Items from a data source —
■ ■ ■
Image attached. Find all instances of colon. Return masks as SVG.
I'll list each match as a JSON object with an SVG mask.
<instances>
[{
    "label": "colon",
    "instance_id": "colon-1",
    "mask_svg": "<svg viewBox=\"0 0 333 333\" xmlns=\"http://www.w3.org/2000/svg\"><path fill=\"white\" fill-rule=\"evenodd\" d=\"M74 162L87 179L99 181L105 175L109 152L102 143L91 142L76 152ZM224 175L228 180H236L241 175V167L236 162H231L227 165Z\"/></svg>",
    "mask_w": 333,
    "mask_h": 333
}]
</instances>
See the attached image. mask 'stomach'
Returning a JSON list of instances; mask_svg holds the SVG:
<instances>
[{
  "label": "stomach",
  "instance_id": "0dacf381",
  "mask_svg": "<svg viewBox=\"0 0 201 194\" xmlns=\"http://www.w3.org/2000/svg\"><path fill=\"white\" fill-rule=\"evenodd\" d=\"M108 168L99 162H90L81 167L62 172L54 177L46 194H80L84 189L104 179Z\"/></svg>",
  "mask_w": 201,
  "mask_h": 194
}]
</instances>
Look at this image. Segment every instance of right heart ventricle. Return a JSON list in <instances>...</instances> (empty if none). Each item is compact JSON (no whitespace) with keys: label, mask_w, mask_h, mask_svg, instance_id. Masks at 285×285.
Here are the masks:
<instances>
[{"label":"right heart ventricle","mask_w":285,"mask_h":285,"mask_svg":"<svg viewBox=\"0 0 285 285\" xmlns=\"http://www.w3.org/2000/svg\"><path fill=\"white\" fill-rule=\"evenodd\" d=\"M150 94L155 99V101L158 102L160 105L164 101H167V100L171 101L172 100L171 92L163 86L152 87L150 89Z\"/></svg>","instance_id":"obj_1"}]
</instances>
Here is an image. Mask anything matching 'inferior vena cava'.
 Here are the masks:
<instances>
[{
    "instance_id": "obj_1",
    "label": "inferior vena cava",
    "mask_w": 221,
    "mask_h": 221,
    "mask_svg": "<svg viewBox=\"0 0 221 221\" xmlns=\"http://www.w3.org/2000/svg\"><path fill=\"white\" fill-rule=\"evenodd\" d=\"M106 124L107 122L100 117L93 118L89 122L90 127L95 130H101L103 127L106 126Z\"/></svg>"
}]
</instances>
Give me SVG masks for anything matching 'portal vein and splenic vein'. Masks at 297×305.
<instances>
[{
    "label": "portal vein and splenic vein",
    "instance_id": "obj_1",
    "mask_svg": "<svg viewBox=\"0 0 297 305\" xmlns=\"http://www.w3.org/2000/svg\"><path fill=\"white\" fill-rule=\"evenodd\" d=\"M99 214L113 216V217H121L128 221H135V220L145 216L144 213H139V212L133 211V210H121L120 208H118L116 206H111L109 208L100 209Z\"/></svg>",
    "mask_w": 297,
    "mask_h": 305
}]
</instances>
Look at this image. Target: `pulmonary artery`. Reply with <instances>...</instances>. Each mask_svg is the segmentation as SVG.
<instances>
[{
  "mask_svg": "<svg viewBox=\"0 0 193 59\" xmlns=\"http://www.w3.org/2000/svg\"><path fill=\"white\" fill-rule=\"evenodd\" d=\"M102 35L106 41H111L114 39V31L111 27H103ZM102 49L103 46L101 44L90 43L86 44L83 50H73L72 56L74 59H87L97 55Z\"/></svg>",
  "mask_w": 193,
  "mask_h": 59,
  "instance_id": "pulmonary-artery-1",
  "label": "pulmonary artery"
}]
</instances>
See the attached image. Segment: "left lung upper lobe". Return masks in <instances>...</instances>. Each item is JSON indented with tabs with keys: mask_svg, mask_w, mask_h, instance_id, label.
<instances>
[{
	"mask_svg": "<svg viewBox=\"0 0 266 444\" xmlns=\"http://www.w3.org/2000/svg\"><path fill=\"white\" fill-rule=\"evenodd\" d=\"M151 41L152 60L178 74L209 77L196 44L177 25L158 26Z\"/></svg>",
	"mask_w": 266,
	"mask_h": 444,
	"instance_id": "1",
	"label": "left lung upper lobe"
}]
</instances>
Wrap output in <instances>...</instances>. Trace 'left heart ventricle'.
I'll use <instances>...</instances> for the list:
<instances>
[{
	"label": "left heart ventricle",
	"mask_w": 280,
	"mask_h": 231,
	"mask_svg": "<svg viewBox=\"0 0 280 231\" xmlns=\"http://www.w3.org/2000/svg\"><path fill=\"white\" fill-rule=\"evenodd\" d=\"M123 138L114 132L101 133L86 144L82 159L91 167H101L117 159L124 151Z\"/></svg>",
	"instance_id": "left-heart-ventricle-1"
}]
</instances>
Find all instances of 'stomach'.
■ ■ ■
EXERCISE BRIEF — Each line above must be retyped exactly.

SOLUTION FOR THIS PROBLEM —
Image attached. Find all instances of colon. Return masks as SVG.
I'll list each match as a JSON object with an SVG mask.
<instances>
[{
    "label": "colon",
    "instance_id": "colon-1",
    "mask_svg": "<svg viewBox=\"0 0 333 333\" xmlns=\"http://www.w3.org/2000/svg\"><path fill=\"white\" fill-rule=\"evenodd\" d=\"M74 162L87 179L99 181L105 175L109 152L102 143L91 142L76 152ZM224 175L228 180H236L241 175V167L236 162H231L227 165Z\"/></svg>",
    "mask_w": 333,
    "mask_h": 333
}]
</instances>
See the attached image. mask 'stomach'
Returning a JSON list of instances; mask_svg holds the SVG:
<instances>
[{
  "label": "stomach",
  "instance_id": "0dacf381",
  "mask_svg": "<svg viewBox=\"0 0 201 194\" xmlns=\"http://www.w3.org/2000/svg\"><path fill=\"white\" fill-rule=\"evenodd\" d=\"M108 168L99 162H90L81 167L62 172L54 177L46 194H80L84 189L104 179Z\"/></svg>",
  "mask_w": 201,
  "mask_h": 194
}]
</instances>
Look at this image. Segment every instance of right heart ventricle. Return a JSON list in <instances>...</instances> (empty if none). Each item is compact JSON (no whitespace) with keys: label, mask_w, mask_h, mask_svg, instance_id. Masks at 285×285.
Here are the masks:
<instances>
[{"label":"right heart ventricle","mask_w":285,"mask_h":285,"mask_svg":"<svg viewBox=\"0 0 285 285\" xmlns=\"http://www.w3.org/2000/svg\"><path fill=\"white\" fill-rule=\"evenodd\" d=\"M150 94L155 99V101L158 102L160 105L164 101H167V100L171 101L172 100L171 92L163 86L152 87L150 89Z\"/></svg>","instance_id":"obj_1"}]
</instances>
Here is an image. Mask anything matching 'inferior vena cava'.
 Here are the masks:
<instances>
[{
    "instance_id": "obj_1",
    "label": "inferior vena cava",
    "mask_w": 221,
    "mask_h": 221,
    "mask_svg": "<svg viewBox=\"0 0 221 221\" xmlns=\"http://www.w3.org/2000/svg\"><path fill=\"white\" fill-rule=\"evenodd\" d=\"M106 124L107 122L100 117L93 118L89 122L90 127L95 130H101L103 127L106 126Z\"/></svg>"
}]
</instances>
Give me SVG masks for anything matching 'portal vein and splenic vein'. Masks at 297×305.
<instances>
[{
    "label": "portal vein and splenic vein",
    "instance_id": "obj_1",
    "mask_svg": "<svg viewBox=\"0 0 297 305\" xmlns=\"http://www.w3.org/2000/svg\"><path fill=\"white\" fill-rule=\"evenodd\" d=\"M99 214L113 216V217H121L128 221H135V220L145 216L144 213H139V212L133 211V210H121L120 208H118L116 206H111L109 208L100 209Z\"/></svg>",
    "mask_w": 297,
    "mask_h": 305
}]
</instances>
Look at this image. Target: `pulmonary artery`. Reply with <instances>...</instances>. Each mask_svg is the segmentation as SVG.
<instances>
[{
  "mask_svg": "<svg viewBox=\"0 0 193 59\" xmlns=\"http://www.w3.org/2000/svg\"><path fill=\"white\" fill-rule=\"evenodd\" d=\"M102 35L106 41H111L114 39V31L111 27H103ZM102 49L103 46L101 44L90 43L86 44L83 50H73L72 56L74 59H87L97 55Z\"/></svg>",
  "mask_w": 193,
  "mask_h": 59,
  "instance_id": "pulmonary-artery-1",
  "label": "pulmonary artery"
}]
</instances>
See the attached image. Segment: "left lung upper lobe". Return masks in <instances>...</instances>. Each item is JSON indented with tabs with keys: mask_svg, mask_w, mask_h, instance_id, label.
<instances>
[{
	"mask_svg": "<svg viewBox=\"0 0 266 444\" xmlns=\"http://www.w3.org/2000/svg\"><path fill=\"white\" fill-rule=\"evenodd\" d=\"M151 41L152 60L178 74L209 77L196 44L177 25L158 26Z\"/></svg>",
	"mask_w": 266,
	"mask_h": 444,
	"instance_id": "1",
	"label": "left lung upper lobe"
}]
</instances>
Wrap output in <instances>...</instances>. Trace 'left heart ventricle'.
I'll use <instances>...</instances> for the list:
<instances>
[{
	"label": "left heart ventricle",
	"mask_w": 280,
	"mask_h": 231,
	"mask_svg": "<svg viewBox=\"0 0 280 231\" xmlns=\"http://www.w3.org/2000/svg\"><path fill=\"white\" fill-rule=\"evenodd\" d=\"M123 138L114 132L101 133L86 144L82 159L91 167H101L117 159L124 151Z\"/></svg>",
	"instance_id": "left-heart-ventricle-1"
}]
</instances>
Find all instances of 'stomach'.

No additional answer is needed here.